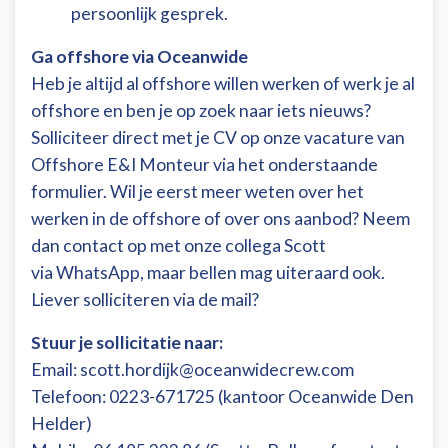
persoonlijk gesprek.
Ga offshore via Oceanwide
Heb je altijd al offshore willen werken of werk je al
offshore en ben je op zoek naar iets nieuws?
Solliciteer direct met je CV op onze vacature van
Offshore E&I Monteur via het onderstaande
formulier. Wil je eerst meer weten over het
werken in de offshore of over ons aanbod? Neem
dan contact op met onze collega Scott
via
WhatsApp
, maar bellen mag uiteraard ook.
Liever solliciteren via de mail?
Stuur je sollicitatie naar:
Email:
scott.hordijk@oceanwidecrew.com
Telefoon: 0223-671725 (kantoor Oceanwide Den
Helder)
_ _ _ _ _
→ **What is expected**: Look through the entries above, and wherever a line holds the string "naar", copy it.

→ **Your solution**:
offshore en ben je op zoek naar iets nieuws?
Stuur je sollicitatie naar:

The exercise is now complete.